___ Data ___

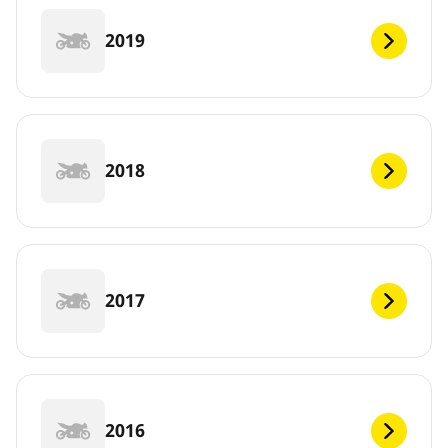
2019
2018
2017
2016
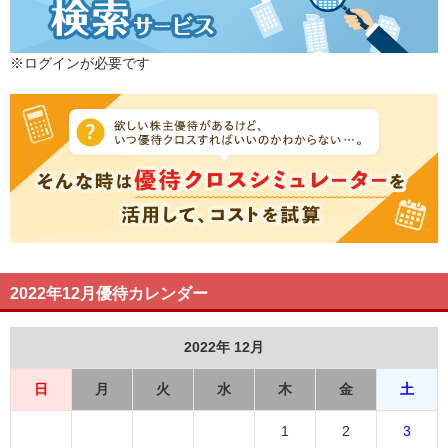
※ログインが必要です
2022年12月優待カレンダー
2022年 12月
日
月
火
水
木
金
土
1
2
3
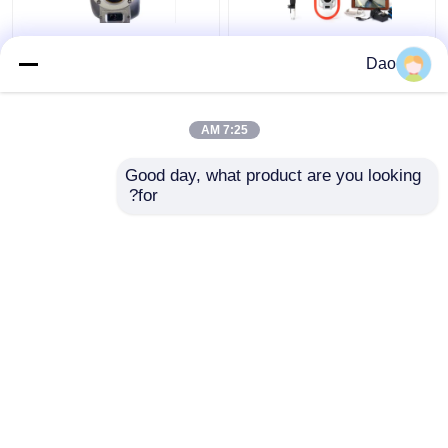
كاميرا فحص العمود
تلسكوبي فتحة التفتيش
Dao
التلسكوبي لنظام فحص
القطب كاميرا فيديو
الصرف الصحي D16s
الصرف الصحي البلدية
اللاسلكي
الصرف مياه العواصف
7:25 AM
افضل سعر
افضل سعر
Good day, what product are you looking 
for?
اتصل بنا
اتصل بنا
عرض المزيد
منزل
حول نا
اتصل بنا
Desktop Site
خريطة الموقع
سياسة الخصوصية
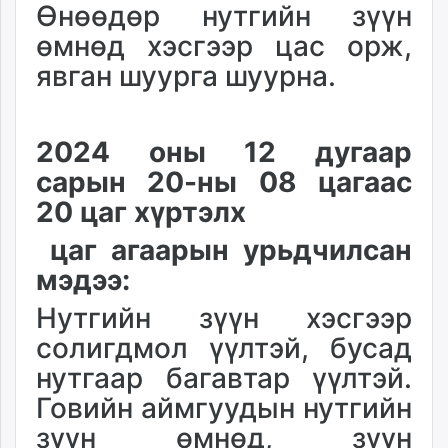
Өнөөдөр нутгийн зүүн
ikon.mn
өмнөд хэсгээр цас орж,
mnb.mn
Livetv.mn
явган шуурга шуурна.
Eguur.mn
24tsag.mn
shuud.mn
2024 оны 12 дугаар
eagle.mn
сарын 20-ны 08 цагаас
ergelt.mn
20 цаг хүртэлх
zarig.mn
today.mn
цаг агаарын урьдчилсан
zuv.mn
мэдээ:
mminfo.mn
Нутгийн зүүн хэсгээр
ugluu.mn
солигдмол үүлтэй, бусад
urlag.mn
unen.mn
нутгаар багавтар үүлтэй.
asu.mn
Говийн аймгуудын нутгийн
shudarga.mn
зүүн өмнөд, зүүн
shuurhai.mn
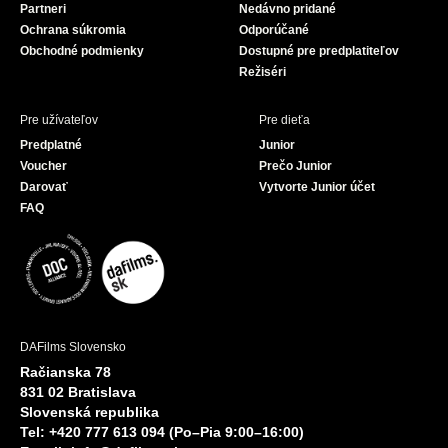
Partneri
Nedávno pridané
k
Ochrana súkromia
Odporúčané
Obchodné podmienky
Dostupné pre predplatiteľov
Režiséri
Pre užívateľov
Pre dieťa
Predplatné
Junior
Voucher
Prečo Junior
Darovať
Vytvorte Junior účet
FAQ
DAFilms Slovensko
Račianska 78
831 02 Bratislava
Slovenská republika
Tel: +420 777 613 094 (Po–Pia 9:00–16:00)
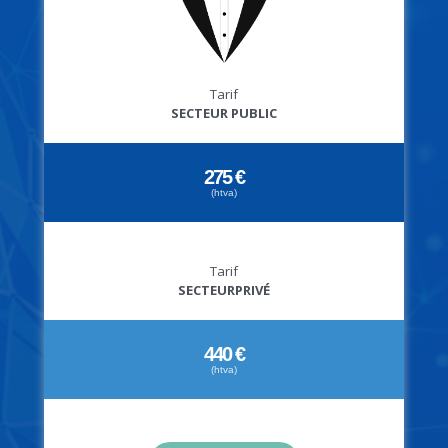
Tarif
SECTEUR PUBLIC
275 €
(htva)
Tarif
SECTEURPRIVÉ
440 €
(htva)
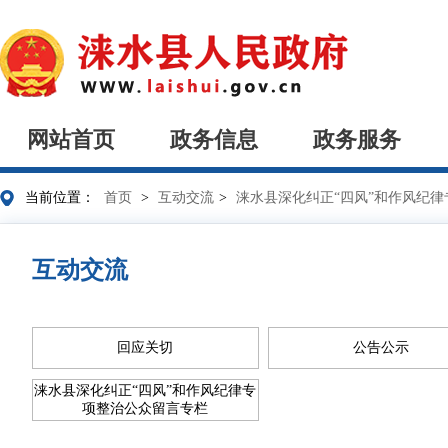
网站首页
政务信息
政务服务
当前位置：
首页
>
互动交流
>
涞水县深化纠正“四风”和作风纪
互动交流
回应关切
公告公示
涞水县深化纠正“四风”和作风纪律专
项整治公众留言专栏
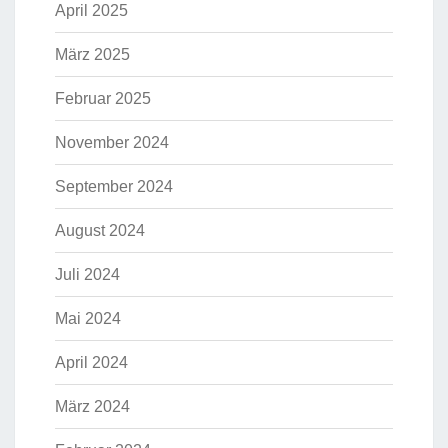
April 2025
März 2025
Februar 2025
November 2024
September 2024
August 2024
Juli 2024
Mai 2024
April 2024
März 2024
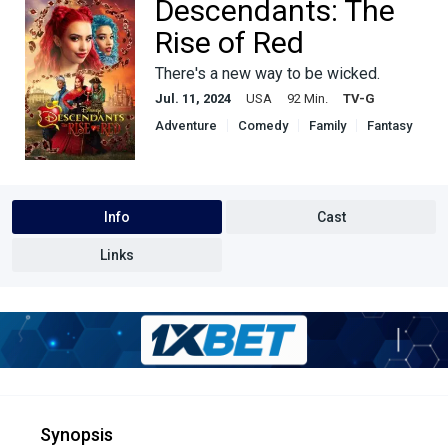
Descendants: The
Rise of Red
There's a new way to be wicked.
Jul. 11, 2024
USA
92 Min.
TV-G
Adventure
Comedy
Family
Fantasy
Info
Cast
Links
Synopsis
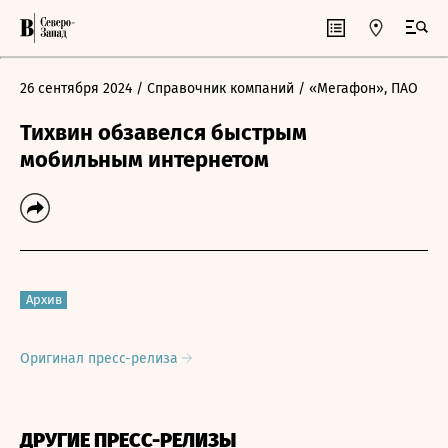
26 сентября 2024
/ Справочник компаний
/ «Мегафон», ПАО
Тихвин обзавелся быстрым
мобильным интернетом
Архив
Оригинал пресс-релиза
ДРУГИЕ ПРЕСС-РЕЛИЗЫ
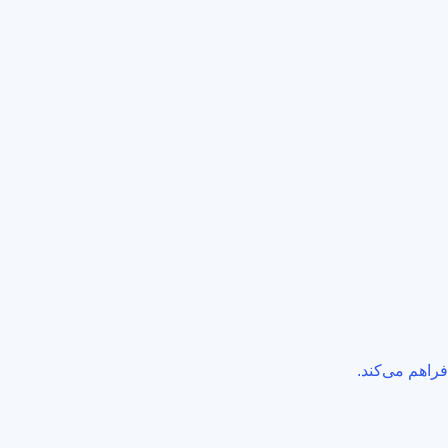
فراهم می‌کند.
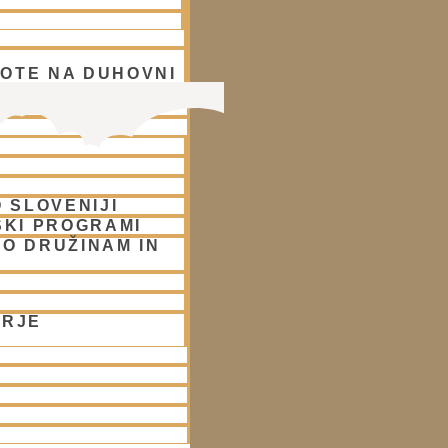
OTE NA DUHOVNI
A
 SLOVENIJI
SKI PROGRAMI
O DRUŽINAM IN
ORJE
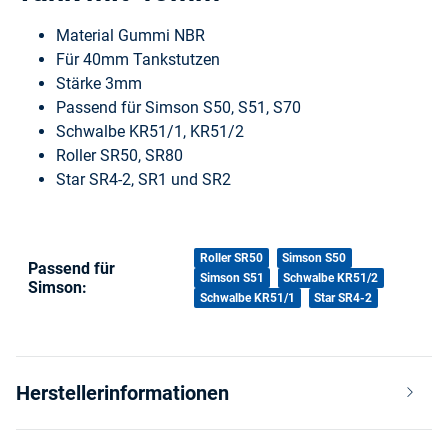
Material Gummi NBR
Für 40mm Tankstutzen
Stärke 3mm
Passend für Simson S50, S51, S70
Schwalbe KR51/1, KR51/2
Roller SR50, SR80
Star SR4-2, SR1 und SR2
Produkteigenschaft
Wert
Roller SR50
Simson S50
Passend für
Simson S51
Schwalbe KR51/2
Simson:
Schwalbe KR51/1
Star SR4-2
Herstellerinformationen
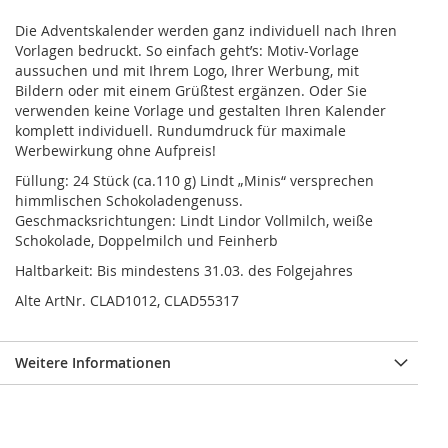
Die Adventskalender werden ganz individuell nach Ihren
Vorlagen bedruckt. So einfach geht’s: Motiv-Vorlage
aussuchen und mit Ihrem Logo, Ihrer Werbung, mit
Bildern oder mit einem Grüßtest ergänzen. Oder Sie
verwenden keine Vorlage und gestalten Ihren Kalender
komplett individuell. Rundumdruck für maximale
Werbewirkung ohne Aufpreis!
Füllung: 24 Stück (ca.110 g) Lindt „Minis“ versprechen
himmlischen Schokoladengenuss.
Geschmacksrichtungen: Lindt Lindor Vollmilch, weiße
Schokolade, Doppelmilch und Feinherb
Haltbarkeit: Bis mindestens 31.03. des Folgejahres
Alte ArtNr. CLAD1012, CLAD55317
Weitere Informationen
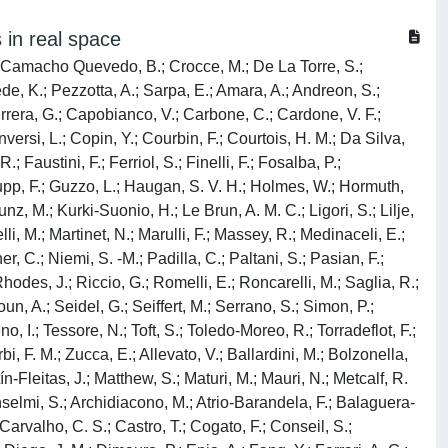
 in real space
A.; Camacho Quevedo, B.; Crocce, M.; De La Torre, S.;
de, K.; Pezzotta, A.; Sarpa, E.; Amara, A.; Andreon, S.;
Herrera, G.; Capobianco, V.; Carbone, C.; Cardone, V. F.;
ersi, L.; Copin, Y.; Courbin, F.; Courtois, H. M.; Da Silva,
 Faustini, F.; Ferriol, S.; Finelli, F.; Fosalba, P.;
Grupp, F.; Guzzo, L.; Haugan, S. V. H.; Holmes, W.; Hormuth,
z, M.; Kurki-Suonio, H.; Le Brun, A. M. C.; Ligori, S.; Lilje,
lli, M.; Martinet, N.; Marulli, F.; Massey, R.; Medinaceli, E.;
r, C.; Niemi, S. -M.; Padilla, C.; Paltani, S.; Pasian, F.;
Rhodes, J.; Riccio, G.; Romelli, E.; Roncarelli, M.; Saglia, R.;
, A.; Seidel, G.; Seiffert, M.; Serrano, S.; Simon, P.;
o, I.; Tessore, N.; Toft, S.; Toledo-Moreo, R.; Torradeflot, F.;
bi, F. M.; Zucca, E.; Allevato, V.; Ballardini, M.; Bolzonella,
-Fleitas, J.; Matthew, S.; Maturi, M.; Mauri, N.; Metcalf, R.
 Anselmi, S.; Archidiacono, M.; Atrio-Barandela, F.; Balaguera-
 Carvalho, C. S.; Castro, T.; Cogato, F.; Conseil, S.;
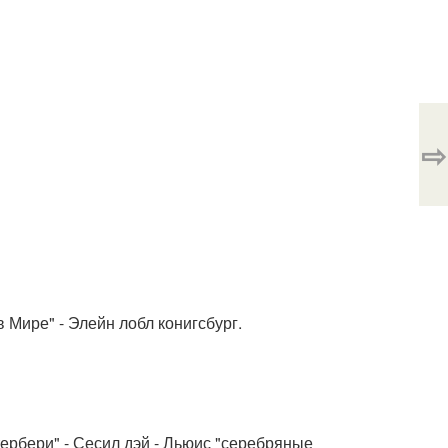
⇨
 Мире" - Элейн лобл конигсбург.
тербери" - Сесил дэй - Льюис "серебряные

___

What you should do | Only the lines from the start of the records to the one containing "خريطة الموقع" should be repeated, exactly and with both ends kept; drop any pictures.

Reply to the task |
2019
2018
2017
2016
※ログインが必要です
2022年12月優待カレンダー
2022年 12月
日
月
火
水
木
金
土
1
2
3
كاميرا فحص العمود
تلسكوبي فتحة التفتيش
Dao
التلسكوبي لنظام فحص
القطب كاميرا فيديو
الصرف الصحي D16s
الصرف الصحي البلدية
اللاسلكي
الصرف مياه العواصف
7:25 AM
افضل سعر
افضل سعر
Good day, what product are you looking 
for?
اتصل بنا
اتصل بنا
عرض المزيد
منزل
حول نا
اتصل بنا
Desktop Site
خريطة الموقع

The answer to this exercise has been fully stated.